Zumindest aber erfährt der Leser, dass Cosey einst in den vierziger Jahren ein erfolgreicher Hotelier war, der in einem Badeort an der Ostküste der Vereinigten Staaten das eleganteste Etablissement der Zeit für Farbige führte. In einer Zeit des ungehemmten Rassismus und der rechtlich sanktionierten Rassentrennung bot Bill Cosey schwarzen Amerikanern der Mittel- und Oberschicht eine reale Utopie: einen Raum, in dem auch sie das amerikanische Glücksversprechen ausleben konnten, ohne von der Realität rassistischer Unterdrückung und Ungleichheit belästigt zu werden. Rauschende Bälle und offener Luxus prägten diesen utopischen Ort, der heute jedoch nach dem Niedergang des mondänen Strandbades zugleich nostalgisch und unwirklich erscheint. Alles was blieb, sind verlassene Tanzsäle und verblasste Fassaden -- und Menschen, die den Absprung nicht geschafft haben und sich an die Vergangenheit klammern.
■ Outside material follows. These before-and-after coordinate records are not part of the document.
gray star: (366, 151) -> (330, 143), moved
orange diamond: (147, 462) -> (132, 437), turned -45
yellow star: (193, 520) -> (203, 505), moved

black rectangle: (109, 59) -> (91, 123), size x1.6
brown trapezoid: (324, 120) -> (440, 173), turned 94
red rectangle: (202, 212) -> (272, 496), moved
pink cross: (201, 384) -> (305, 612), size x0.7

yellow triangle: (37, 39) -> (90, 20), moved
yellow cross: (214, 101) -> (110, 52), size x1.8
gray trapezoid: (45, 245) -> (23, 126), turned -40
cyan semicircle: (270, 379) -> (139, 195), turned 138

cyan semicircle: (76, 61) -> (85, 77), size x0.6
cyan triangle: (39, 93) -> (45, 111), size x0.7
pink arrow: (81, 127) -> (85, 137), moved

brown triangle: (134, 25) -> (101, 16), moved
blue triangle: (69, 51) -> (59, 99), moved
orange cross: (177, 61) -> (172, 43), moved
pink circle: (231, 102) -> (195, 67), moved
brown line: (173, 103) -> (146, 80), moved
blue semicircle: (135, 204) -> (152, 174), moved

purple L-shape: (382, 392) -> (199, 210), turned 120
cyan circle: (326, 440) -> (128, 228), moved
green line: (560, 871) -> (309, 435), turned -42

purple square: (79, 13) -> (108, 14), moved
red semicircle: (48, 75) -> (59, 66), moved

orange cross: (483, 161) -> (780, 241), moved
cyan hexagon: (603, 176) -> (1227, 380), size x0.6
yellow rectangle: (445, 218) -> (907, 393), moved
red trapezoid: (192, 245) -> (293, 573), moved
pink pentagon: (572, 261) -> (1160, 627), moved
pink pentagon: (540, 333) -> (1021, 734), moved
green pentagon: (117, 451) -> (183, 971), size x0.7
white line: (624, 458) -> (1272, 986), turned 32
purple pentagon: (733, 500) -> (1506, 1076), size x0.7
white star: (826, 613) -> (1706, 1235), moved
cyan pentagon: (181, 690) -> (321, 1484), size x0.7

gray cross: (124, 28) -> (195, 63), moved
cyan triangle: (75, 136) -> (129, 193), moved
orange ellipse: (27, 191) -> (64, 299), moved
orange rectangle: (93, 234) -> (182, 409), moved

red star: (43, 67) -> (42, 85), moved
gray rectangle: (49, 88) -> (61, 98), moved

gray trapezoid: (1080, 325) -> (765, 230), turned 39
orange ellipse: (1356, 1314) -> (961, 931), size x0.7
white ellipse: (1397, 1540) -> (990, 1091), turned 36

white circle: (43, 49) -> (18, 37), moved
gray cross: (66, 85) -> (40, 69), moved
Wie in so vielen ihrer Romane verweist Toni Morrison auch in Liebe auf die unauflösbare Verstrickung von individuellem Schicksal und kollektiver Geschichte; das Dilemma des amerikanischen Rassismus ist auch die Geschichte unmöglicher Liebe und destruktiver Leidenschaften und des unaufhaltsamen Verlusts menschlicher Zuneigung und Zusammenhalts. Liebe ist sicherlich kein optimistisches Buch -- in dieser Hinsicht setzt der Roman fort, was in Paradies schon angelegt war --, und dennoch schafft es Morrison immer wieder Momente überraschender Schönheit in ihre Erzählung einzubetten, die über manche Schwäche des Plots hinweg trösten. --Peter Schneck -- Dieser Text bezieht sich auf eine vergriffene oder nicht verfügbare Ausgabe dieses Titels.

Pressestimmen

Ein großes Buch (Süddeutsche Zeitung)

Seit langem hat uns niemand Stärkeres erzählt über die Liebe in den Zeiten der Agonie (Frankfurter Allgemeine Zeitung)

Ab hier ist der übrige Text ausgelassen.